2. (U) On March 9, the Islamic organization Jama'at Izalatul
Bidi'Wa Iqamatus Sunnah, otherwise known as Izala, publicly warned
of plans by unidentified groups to mount attacks in Plateau, Kaduna,
Taraba, Adamawa, Gombe, and Bauchi states. In a statement, the
group encouraged the government to take concrete steps to address
the threat and prevent the "implementation of the evil plans in
states earmarked for the act."
3. (U) Subsequently, on July 26 around 70 Islamic militants from a
group calling itself "Boko Haram", Hausa for "education is sin," and
which some refer to as the "Nigerian Taliban," attacked an Izala
mosque and police station in the Dutsen Tanshi section of Bauchi
town with firearms and hand grenades. (Note: the sinful or
forbidden "education" is commonly understood to mean "western"
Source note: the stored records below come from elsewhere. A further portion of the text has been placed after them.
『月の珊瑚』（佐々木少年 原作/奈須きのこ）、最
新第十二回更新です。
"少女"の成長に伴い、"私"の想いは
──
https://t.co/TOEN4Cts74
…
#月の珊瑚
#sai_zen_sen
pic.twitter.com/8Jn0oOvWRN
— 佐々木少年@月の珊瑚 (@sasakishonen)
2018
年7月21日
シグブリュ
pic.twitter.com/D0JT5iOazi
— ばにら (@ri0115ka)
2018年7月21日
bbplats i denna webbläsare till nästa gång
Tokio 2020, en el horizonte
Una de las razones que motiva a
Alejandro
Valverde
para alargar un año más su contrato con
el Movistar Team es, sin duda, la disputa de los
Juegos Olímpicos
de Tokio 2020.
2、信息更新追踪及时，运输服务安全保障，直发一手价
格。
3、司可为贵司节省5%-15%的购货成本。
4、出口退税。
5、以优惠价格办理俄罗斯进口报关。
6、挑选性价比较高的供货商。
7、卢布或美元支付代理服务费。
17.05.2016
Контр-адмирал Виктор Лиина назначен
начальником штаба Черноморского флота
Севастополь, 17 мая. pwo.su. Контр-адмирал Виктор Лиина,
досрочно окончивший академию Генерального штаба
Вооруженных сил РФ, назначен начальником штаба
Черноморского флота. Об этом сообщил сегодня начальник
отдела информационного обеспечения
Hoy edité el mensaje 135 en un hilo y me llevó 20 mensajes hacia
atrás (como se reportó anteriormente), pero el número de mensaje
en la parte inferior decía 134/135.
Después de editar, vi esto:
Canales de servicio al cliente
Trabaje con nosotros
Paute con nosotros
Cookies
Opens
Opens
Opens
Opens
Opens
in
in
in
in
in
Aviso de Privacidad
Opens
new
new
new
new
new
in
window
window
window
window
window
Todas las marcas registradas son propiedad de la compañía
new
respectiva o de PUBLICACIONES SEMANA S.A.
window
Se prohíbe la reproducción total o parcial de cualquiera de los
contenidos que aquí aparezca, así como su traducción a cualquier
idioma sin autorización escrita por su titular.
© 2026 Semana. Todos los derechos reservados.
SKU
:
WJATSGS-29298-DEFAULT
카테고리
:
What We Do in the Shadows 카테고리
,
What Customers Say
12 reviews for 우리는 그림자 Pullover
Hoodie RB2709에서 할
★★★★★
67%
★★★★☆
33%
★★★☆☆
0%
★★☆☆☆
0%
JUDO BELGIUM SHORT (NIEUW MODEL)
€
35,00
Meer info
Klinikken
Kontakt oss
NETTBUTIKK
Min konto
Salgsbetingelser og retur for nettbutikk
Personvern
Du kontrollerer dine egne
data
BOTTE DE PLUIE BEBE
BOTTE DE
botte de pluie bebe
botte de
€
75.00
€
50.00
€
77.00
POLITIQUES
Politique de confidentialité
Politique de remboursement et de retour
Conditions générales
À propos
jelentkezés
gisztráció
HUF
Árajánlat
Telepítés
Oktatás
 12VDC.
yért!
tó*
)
education.) The attacks resulted in at least 55 deaths and up to
200 arrests. The following day, Boko Haram carried out
near-simultaneous attacks against police headquarters in Maiduguri,
Borno State, and police stations in Potsikum, Yobe State, and Wudil,
Kano State, provoking police and military sweeps in several states
thought to harbor Boko Haram members and sympathizers. Running
clashes between security forces and militants reportedly resulted in
around 700 deaths, including innocent bystanders. The situation is
reminiscent of the largely rural, anti-establishment, and radical
movement known as Maitatsine which caused riots in Kano State from
December 18-29, 1980, in which 4,177 people reportedly died.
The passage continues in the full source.